The “science” I came to know as a student in the classroom revealed an increasing loss of being. It was mutilation of creation that bore no relationship to the natural world outside. All that remains in my memory from high school Honors Biology is the smell and the feel of a fetal pig as it disintegrated over the weeks in its formaldehyde bin. Unsurprisingly, I refused to teach science during my years in the classroom at our classical school. However, when I began to homeschool, I had no other teacher on whom to foist elementary school science. Fortunately, in discovering the lost art of natural philosophy, I began to recover a world lost.
Natural philosophy means “love of wisdom in the natural world.” Think of it as poetic knowledge of the natural world. It is knowledge that begins (and ends) with wonder and love. Victorian educational reformer Charlotte Mason provides a clear, practical paradigm for guiding young children in nature study. Steeped in the classical tradition, she advocates laying a foundation for future scientific learning through experiencing first-hand properties of substances and forces in the natural world. Young children learn through observation, nature hikes, nature journaling, and object lessons coupled with books about nature lore. Like Adam, they see, name, and know.

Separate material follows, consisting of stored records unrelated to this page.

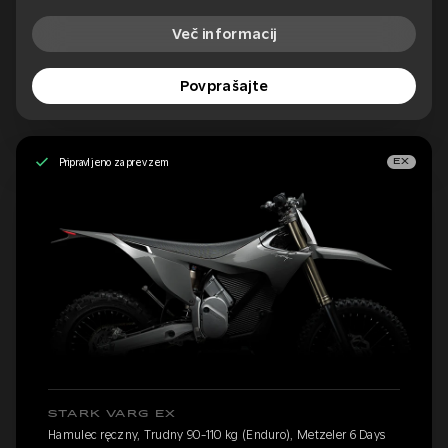
Več informacij
Povprašajte
Pripravljeno za prevzem
EX
STARK VARG EX
Hamulec ręczny, Trudny 90-110 kg (Enduro), Metzeler 6 Days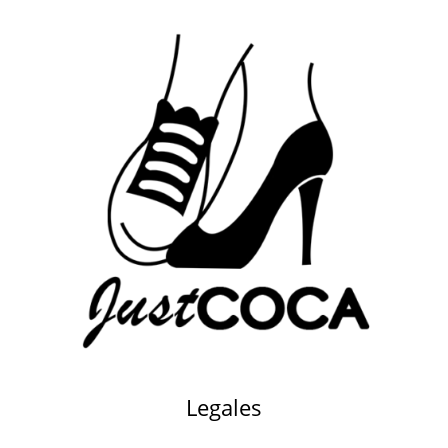
Legales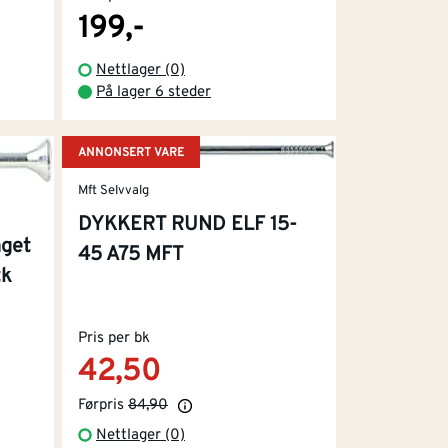
199,-
Nettlager (0)
På lager 6 steder
ANNONSERT VARE
Mft Selvvalg
DYKKERT RUND ELF 15-
nget
45 A75 MFT
tk
Pris per bk
42,50
Førpris
84,90
Nettlager (0)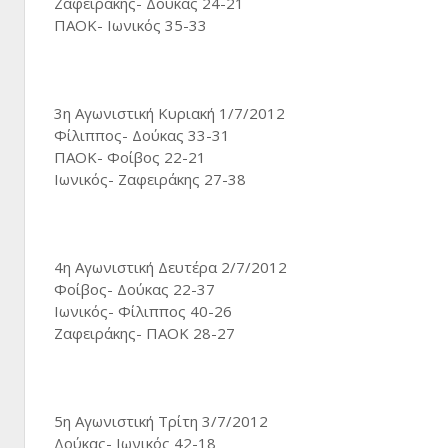
Ζαφειράκης- Δούκας 24-21
ΠΑΟΚ- Ιωνικός 35-33
3η Αγωνιστική Κυριακή 1/7/2012
Φίλιππος- Δούκας 33-31
ΠΑΟΚ- Φοίβος 22-21
Ιωνικός- Ζαφειράκης 27-38
4η Αγωνιστική Δευτέρα 2/7/2012
Φοίβος- Δούκας 22-37
Ιωνικός- Φίλιππος 40-26
Zαφειράκης- ΠΑΟΚ 28-27
5η Αγωνιστική Τρίτη 3/7/2012
Δούκας- Ιωνικός 42-18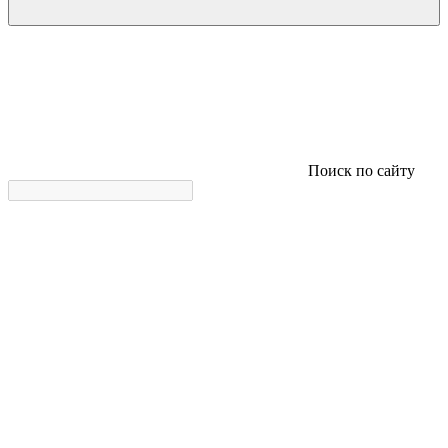
Поиск по сайту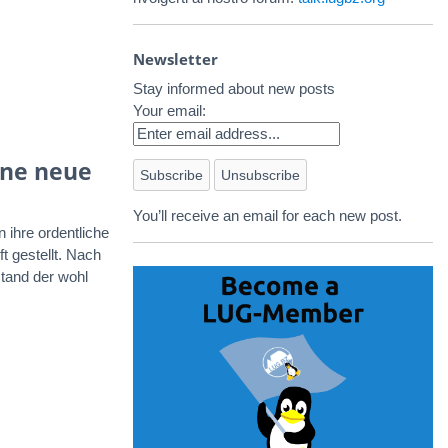
Newsletter
Stay informed about new posts
Your email:
ine neue
You’ll receive an email for each new post.
ihre ordentliche
t gestellt. Nach
tand der wohl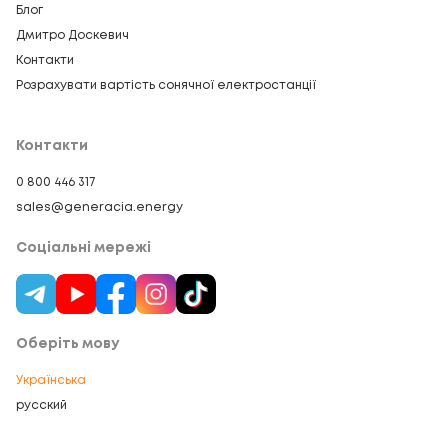
Блог
Дмитро Доскевич
Контакти
Розрахувати вартість сонячної електростанції
Контакти
0 800 446 317
sales@generacia.energy
Соціальні мережі
Оберіть мову
Українська
русский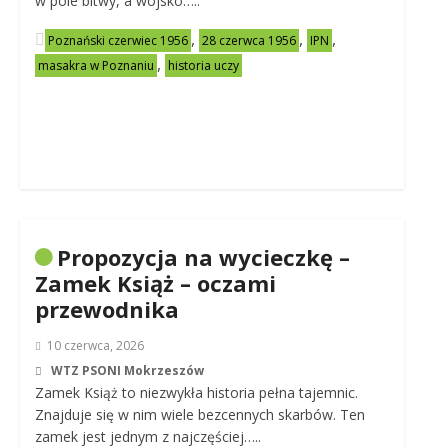
w pole bitwy, a wojsko…..
,
,
,
Poznański czerwiec 1956
28 czerwca 1956
IPN
,
masakra w Poznaniu
historia uczy
Propozycja na wycieczkę –
Zamek Książ – oczami
przewodnika
10 czerwca, 2026
WTZ PSONI Mokrzeszów
Zamek Książ to niezwykła historia pełna tajemnic.
Znajduje się w nim wiele bezcennych skarbów. Ten
zamek jest jednym z najczęściej…..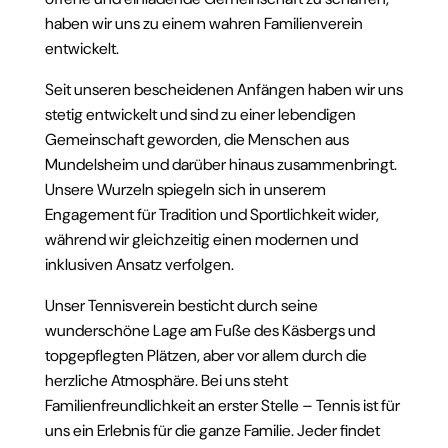
haben wir uns zu einem wahren Familienverein
entwickelt.
Seit unseren bescheidenen Anfängen haben wir uns
stetig entwickelt und sind zu einer lebendigen
Gemeinschaft geworden, die Menschen aus
Mundelsheim und darüber hinaus zusammenbringt.
Unsere Wurzeln spiegeln sich in unserem
Engagement für Tradition und Sportlichkeit wider,
während wir gleichzeitig einen modernen und
inklusiven Ansatz verfolgen.
Unser Tennisverein besticht durch seine
wunderschöne Lage am Fuße des Käsbergs und
topgepflegten Plätzen, aber vor allem durch die
herzliche Atmosphäre. Bei uns steht
Familienfreundlichkeit an erster Stelle – Tennis ist für
uns ein Erlebnis für die ganze Familie. Jeder findet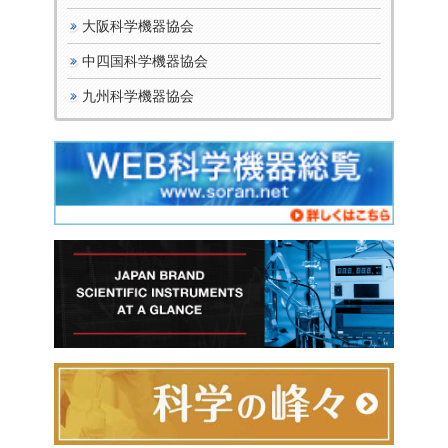
大阪科学機器協会
中四国科学機器協会
九州科学機器協会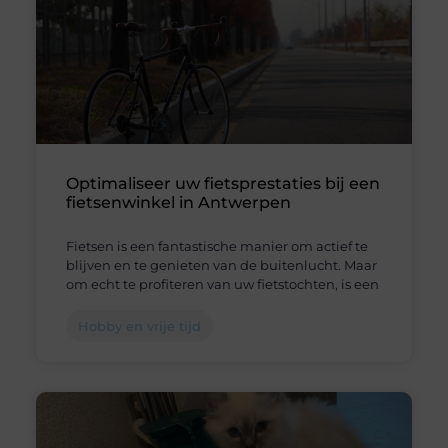
Optimaliseer uw fietsprestaties bij een
fietsenwinkel in Antwerpen
Fietsen is een fantastische manier om actief te
blijven en te genieten van de buitenlucht. Maar
om echt te profiteren van uw fietstochten, is een
Hobby en vrije tijd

This is the way that children naturally approach the world before textbooks and specimens teach them otherwise. In this knowledge, my children have been my teacher, with superior memories and abundant enthusiasm. I once heard Sonya Shafer, co-founder of Simply Charlotte Mason, speak about her beginning experiences with introducing her children to nature study. She described it as taking a guest to a party where you know no one. Your guest may point to someone and ask, “Who is that?” Your response is to shrug dumbly, over and over. You do not know who any of them are.
Just like at a party of strangers, we began by naming one thing at a time, watching and sketching, building knowledge as the months turn into years. I guide them in questioning: What do you notice? What does it remind you of? What questions do you have? They teach me to see. When we see and love, the natural world is not filled with fear, but with beauty. Recently, when picking squash in my father-in-law’s garden, he remarked that it would soon be time to watch for rattlesnakes. The old-timers say to watch for rattlesnakes when the blackberries are ripe. Even in danger, there is a rhythm, an order. We wait in the already, not yet. Though creation is yet vitiated, it is still resplendent with the beauty of God.